David Grossman, as far as I can tell, has been mostly silent after October 7 and during the subsequent months of the war in Gaza. I wonder what that means because he has written brilliantly about Israelis and Palestinians. He has suffered the worst of tragedies a father can suffer. His son Uri was killed by anti-tank fire in southern Lebanon in 2006, days before a ceasefire came into force in the war between Hezbollah and Israel. It did not silence him, not back then. He even wrote a novel at the centre of which was a mother’s desperate attempts to forestall what she long feared, the death of her child.

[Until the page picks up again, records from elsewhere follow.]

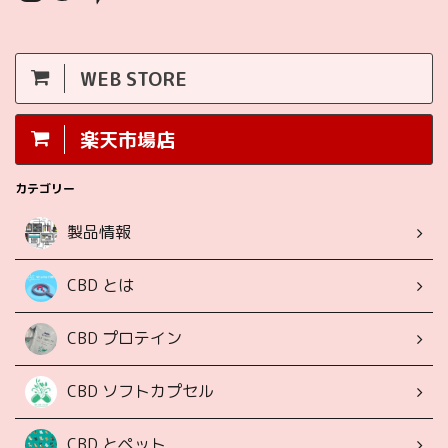
WEB STORE
楽天市場店
カテゴリー
製品情報
CBD とは
CBD プロテイン
CBD ソフトカプセル
CBD とペット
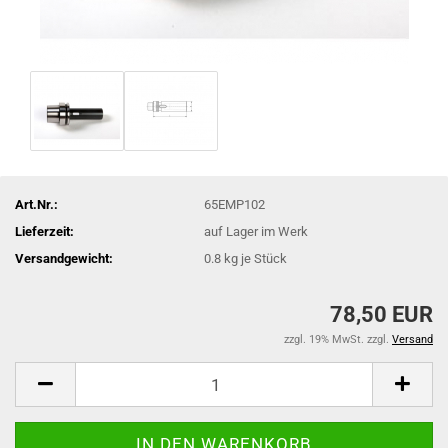
Art.Nr.:
65EMP102
Lieferzeit:
auf Lager im Werk
Versandgewicht:
0.8
kg je Stück
78,50 EUR
zzgl. 19% MwSt. zzgl.
Versand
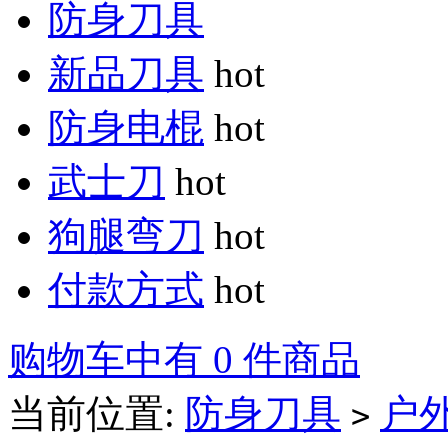
防身刀具
新品刀具
hot
防身电棍
hot
武士刀
hot
狗腿弯刀
hot
付款方式
hot
购物车中有 0 件商品
当前位置:
防身刀具
户
>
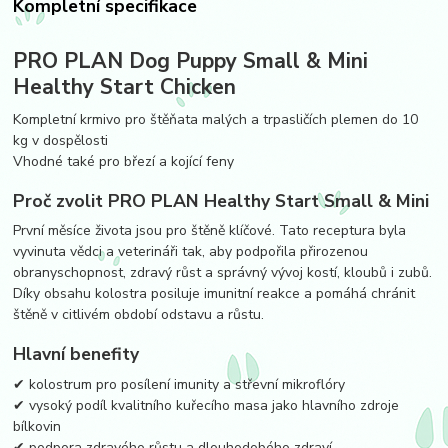
Kompletní specifikace
PRO PLAN Dog Puppy Small & Mini
Healthy Start Chicken
Kompletní krmivo pro štěňata malých a trpasličích plemen do 10
kg v dospělosti
Vhodné také pro březí a kojící feny
Proč zvolit PRO PLAN Healthy Start Small & Mini
První měsíce života jsou pro štěně klíčové. Tato receptura byla
vyvinuta vědci a veterináři tak, aby podpořila přirozenou
obranyschopnost, zdravý růst a správný vývoj kostí, kloubů i zubů.
Díky obsahu kolostra posiluje imunitní reakce a pomáhá chránit
štěně v citlivém období odstavu a růstu.
Hlavní benefity
✔ kolostrum pro posílení imunity a střevní mikroflóry
✔ vysoký podíl kvalitního kuřecího masa jako hlavního zdroje
bílkovin
✔ podpora zdravého růstu a dlouhodobého zdraví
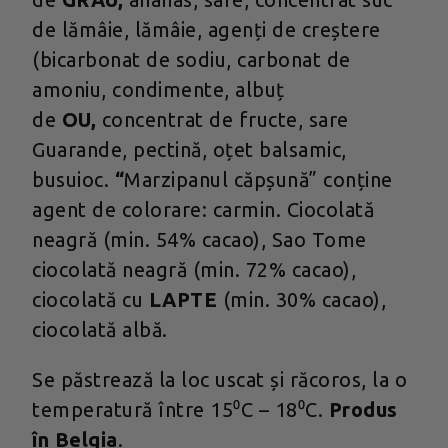
de lămâie, lămâie, agenți de creștere
(bicarbonat de sodiu, carbonat de
amoniu, condimente, albuț
de
OU,
concentrat de fructe, sare
Guarande, pectină, oțet balsamic,
busuioc.
“
Marzipanul căpșună” conține
agent de colorare: carmin. Ciocolată
neagră (min. 54% cacao), Sao Tome
ciocolată neagră (min. 72% cacao),
ciocolată cu
LAPTE
(min. 30% cacao),
ciocolată albă.
Se păstrează la loc uscat și răcoros, la o
temperatură între 15⁰C – 18⁰C.
Produs
în Belgia
.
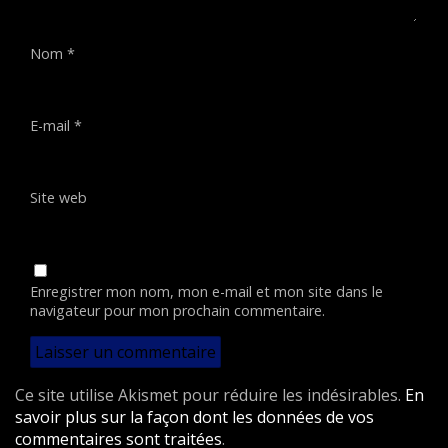
Nom
*
E-mail
*
Site web
Enregistrer mon nom, mon e-mail et mon site dans le
navigateur pour mon prochain commentaire.
Ce site utilise Akismet pour réduire les indésirables.
En
savoir plus sur la façon dont les données de vos
commentaires sont traitées
.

I wonder were he to now write a version of Lion’s Honey in the aftermath of October 7, would it be a different book? Would Samson’s story still be the story of an unloved and ordinary man who for reasons that only God knows, God chose to give the strength to destroy the enemies of the Jews and then leave him to die unloved and unmourned?
Or would Samson, in Grossman’s retelling of his story, be more like David— not as articulate or heroic— a saviour, a flawed one of course, of the Jews.
I happened to listen to an interview with David Grossman on an Israeli radio station, Galei Tzahal I think, in the days following Oct 7. It was very moving to hear what seemed to be anger at what had happened, and pessimism at what’s to come. His quiet passionate voice is unforgettable. Thank you for your piece, I hope David Grossman reads it too, he’d enjoy it.